The Refugee Council charity said tens of thousands of genuine refugees who would previously have been granted asylum would be "locked up like criminals" under the plans, which would "shatter" Britain’s commitments under the UN refugee convention.
Anger over immigration in some areas has played a defining role in British politics over the last decade, and was deployed successfully by campaigners as a tool to fuel support for Brexit ahead of the 2016 referendum.
Controlling immigration was the third-most important issue for voters after the economy and the running of the health service, polling by YouGov found in November, with 87% of the public saying the government was handling the issue badly.
While the number of applications for asylum in the UK hit a 20-year high of nearly 75,000 in 2022, they are still below the European Union average. Germany received more than 240,000 asylum applications last year.

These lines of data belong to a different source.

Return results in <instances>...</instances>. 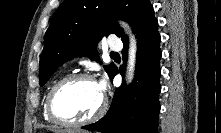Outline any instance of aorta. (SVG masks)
Segmentation results:
<instances>
[{"instance_id":"aorta-1","label":"aorta","mask_w":221,"mask_h":133,"mask_svg":"<svg viewBox=\"0 0 221 133\" xmlns=\"http://www.w3.org/2000/svg\"><path fill=\"white\" fill-rule=\"evenodd\" d=\"M122 27H124L129 35H130V51H129V60H128V82H131L134 75V67H135V58H136V42L134 36L131 34V30L129 26L125 23H121Z\"/></svg>"}]
</instances>
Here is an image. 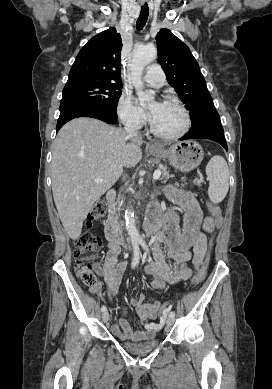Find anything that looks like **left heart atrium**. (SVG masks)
Listing matches in <instances>:
<instances>
[{
  "mask_svg": "<svg viewBox=\"0 0 272 389\" xmlns=\"http://www.w3.org/2000/svg\"><path fill=\"white\" fill-rule=\"evenodd\" d=\"M160 103L156 102L154 103L150 109H149V112H148V116H149V119L151 120L157 110V107L159 106Z\"/></svg>",
  "mask_w": 272,
  "mask_h": 389,
  "instance_id": "left-heart-atrium-1",
  "label": "left heart atrium"
}]
</instances>
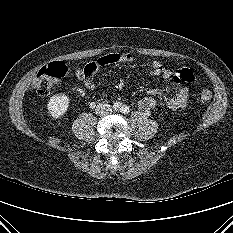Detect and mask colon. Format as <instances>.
I'll list each match as a JSON object with an SVG mask.
<instances>
[{
  "label": "colon",
  "instance_id": "obj_1",
  "mask_svg": "<svg viewBox=\"0 0 233 233\" xmlns=\"http://www.w3.org/2000/svg\"><path fill=\"white\" fill-rule=\"evenodd\" d=\"M96 67L94 63H88L83 68L76 71V76L79 78H85L94 73ZM68 69L62 62H53L47 66L42 67L37 73L33 81V87L36 92L41 96L49 95L55 86L61 81L67 74ZM184 79L187 82H193L195 77L192 72H186ZM212 98L210 91L203 90L200 94V100L202 102H209Z\"/></svg>",
  "mask_w": 233,
  "mask_h": 233
}]
</instances>
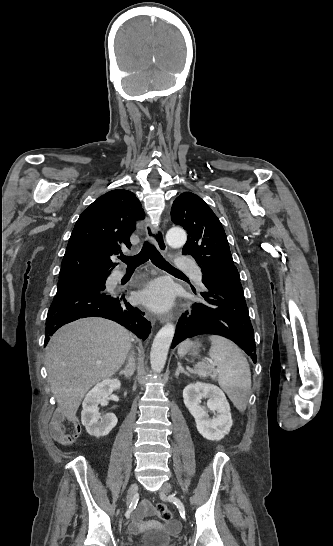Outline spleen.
I'll return each mask as SVG.
<instances>
[{"label": "spleen", "instance_id": "obj_1", "mask_svg": "<svg viewBox=\"0 0 333 546\" xmlns=\"http://www.w3.org/2000/svg\"><path fill=\"white\" fill-rule=\"evenodd\" d=\"M210 360L217 366L215 369L208 361L198 362L194 368L200 377L217 376L220 387L226 392L234 406L241 412L247 407L251 390V372L247 359L242 351L229 339L221 336H210ZM192 345L186 340L179 345L178 354L184 357ZM213 373V375H212Z\"/></svg>", "mask_w": 333, "mask_h": 546}]
</instances>
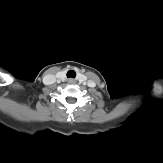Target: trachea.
<instances>
[{"label":"trachea","mask_w":163,"mask_h":163,"mask_svg":"<svg viewBox=\"0 0 163 163\" xmlns=\"http://www.w3.org/2000/svg\"><path fill=\"white\" fill-rule=\"evenodd\" d=\"M67 77L68 78H75L76 77V72L74 71V70H69L68 72H67Z\"/></svg>","instance_id":"trachea-1"}]
</instances>
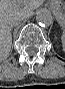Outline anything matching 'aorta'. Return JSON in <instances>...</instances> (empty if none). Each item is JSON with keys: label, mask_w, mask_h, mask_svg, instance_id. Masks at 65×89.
Wrapping results in <instances>:
<instances>
[{"label": "aorta", "mask_w": 65, "mask_h": 89, "mask_svg": "<svg viewBox=\"0 0 65 89\" xmlns=\"http://www.w3.org/2000/svg\"><path fill=\"white\" fill-rule=\"evenodd\" d=\"M36 21L42 27H49L53 24V16L50 10L42 8L36 14Z\"/></svg>", "instance_id": "1"}]
</instances>
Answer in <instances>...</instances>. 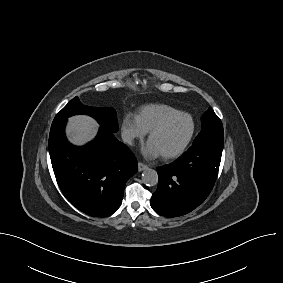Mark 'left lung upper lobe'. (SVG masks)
I'll use <instances>...</instances> for the list:
<instances>
[{"instance_id":"1","label":"left lung upper lobe","mask_w":283,"mask_h":283,"mask_svg":"<svg viewBox=\"0 0 283 283\" xmlns=\"http://www.w3.org/2000/svg\"><path fill=\"white\" fill-rule=\"evenodd\" d=\"M202 129L193 141V144L206 142L223 147L224 135L223 125L215 112L209 108L201 118Z\"/></svg>"}]
</instances>
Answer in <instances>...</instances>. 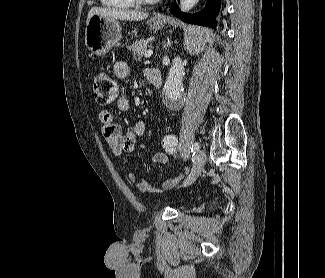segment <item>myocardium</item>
I'll list each match as a JSON object with an SVG mask.
<instances>
[{"mask_svg":"<svg viewBox=\"0 0 325 278\" xmlns=\"http://www.w3.org/2000/svg\"><path fill=\"white\" fill-rule=\"evenodd\" d=\"M137 5H149L157 2L158 0H132Z\"/></svg>","mask_w":325,"mask_h":278,"instance_id":"myocardium-1","label":"myocardium"}]
</instances>
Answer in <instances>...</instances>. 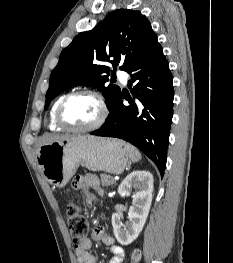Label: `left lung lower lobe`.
<instances>
[{"instance_id":"1","label":"left lung lower lobe","mask_w":233,"mask_h":263,"mask_svg":"<svg viewBox=\"0 0 233 263\" xmlns=\"http://www.w3.org/2000/svg\"><path fill=\"white\" fill-rule=\"evenodd\" d=\"M133 98L120 94L100 129L92 135L116 137L143 151L164 175L173 116V78L157 37L127 68ZM122 98L130 103L123 105Z\"/></svg>"}]
</instances>
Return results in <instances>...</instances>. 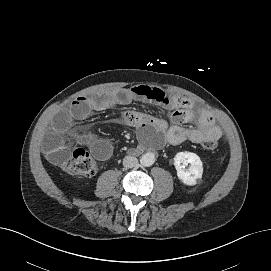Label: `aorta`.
<instances>
[{"label":"aorta","mask_w":271,"mask_h":271,"mask_svg":"<svg viewBox=\"0 0 271 271\" xmlns=\"http://www.w3.org/2000/svg\"><path fill=\"white\" fill-rule=\"evenodd\" d=\"M154 161H155V157H154V154L152 153H146L142 155V157L140 158V163L144 167L151 166L154 163Z\"/></svg>","instance_id":"1"}]
</instances>
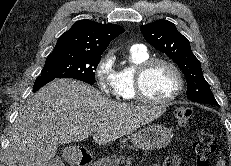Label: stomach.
Instances as JSON below:
<instances>
[{
	"mask_svg": "<svg viewBox=\"0 0 231 166\" xmlns=\"http://www.w3.org/2000/svg\"><path fill=\"white\" fill-rule=\"evenodd\" d=\"M171 138V130L163 125H151L131 134L133 146L142 150L161 149Z\"/></svg>",
	"mask_w": 231,
	"mask_h": 166,
	"instance_id": "obj_1",
	"label": "stomach"
}]
</instances>
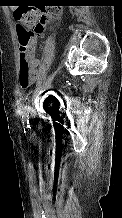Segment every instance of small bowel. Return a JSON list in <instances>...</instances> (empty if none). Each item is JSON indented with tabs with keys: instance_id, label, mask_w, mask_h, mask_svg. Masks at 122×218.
<instances>
[{
	"instance_id": "small-bowel-1",
	"label": "small bowel",
	"mask_w": 122,
	"mask_h": 218,
	"mask_svg": "<svg viewBox=\"0 0 122 218\" xmlns=\"http://www.w3.org/2000/svg\"><path fill=\"white\" fill-rule=\"evenodd\" d=\"M38 60H32V65H33V68H34V71H35V77H34V80H36L38 78Z\"/></svg>"
}]
</instances>
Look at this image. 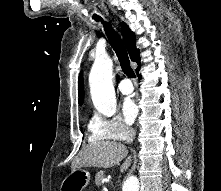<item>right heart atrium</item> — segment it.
<instances>
[{"label":"right heart atrium","instance_id":"right-heart-atrium-1","mask_svg":"<svg viewBox=\"0 0 221 191\" xmlns=\"http://www.w3.org/2000/svg\"><path fill=\"white\" fill-rule=\"evenodd\" d=\"M90 132L93 139L124 141L132 134L133 129L120 116L105 118L97 115L92 119Z\"/></svg>","mask_w":221,"mask_h":191}]
</instances>
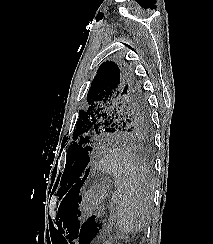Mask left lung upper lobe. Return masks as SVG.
<instances>
[{
    "mask_svg": "<svg viewBox=\"0 0 213 244\" xmlns=\"http://www.w3.org/2000/svg\"><path fill=\"white\" fill-rule=\"evenodd\" d=\"M88 109L79 111L73 138L77 142L69 147L66 166L59 191L67 192L80 180L90 161L91 132L122 133L136 138H150L152 121L149 104L140 81L129 66L118 67L111 61L98 69L87 94Z\"/></svg>",
    "mask_w": 213,
    "mask_h": 244,
    "instance_id": "left-lung-upper-lobe-1",
    "label": "left lung upper lobe"
}]
</instances>
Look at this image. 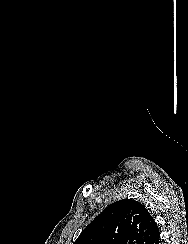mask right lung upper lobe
<instances>
[{
	"label": "right lung upper lobe",
	"instance_id": "obj_1",
	"mask_svg": "<svg viewBox=\"0 0 188 244\" xmlns=\"http://www.w3.org/2000/svg\"><path fill=\"white\" fill-rule=\"evenodd\" d=\"M158 233L157 223L143 204L123 199L101 212L74 244H149Z\"/></svg>",
	"mask_w": 188,
	"mask_h": 244
}]
</instances>
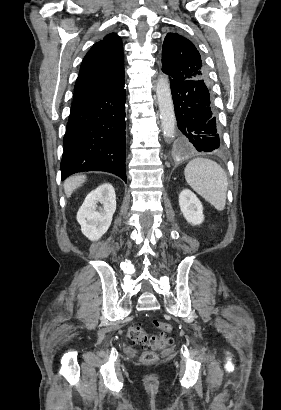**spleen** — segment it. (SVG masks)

Opposition parties and charities have questioned whether the latest plans would be any more effective than previous attempts to deter people from making the Channel crossing, which has proved profitable for human traffickers and perilous for migrants. Four drowned in December when their boat capsized.
Last year, former Prime Minister Boris Johnson agreed a deal to send tens of thousands of migrants - many having made the journey from Afghanistan, Syria or other countries torn apart by conflict - more than 4,000 miles away (6,400 km) to Rwanda.
But the first planned deportation flight was blocked in June by a last-minute injunction granted by the European Court of Human Rights (ECHR), and the strategy's lawfulness was subsequently challenged at London's High Court.
The court subsequently ruled it lawful in December, but opponents are seeking to appeal that verdict. It is expected the legal battle will end up in the UK Supreme Court and may not be resolved for months.
Sunak will meet with the French President Emmanuel Macron on Friday when he is expected to ask for more cooperation in tackling the gangs involved in cross-Channel people smuggling.
Once the small-boat crossings have ended, Britain would be prepared to create more legal routes for asylum seekers, Sunak said last year. But he has not said what these will be.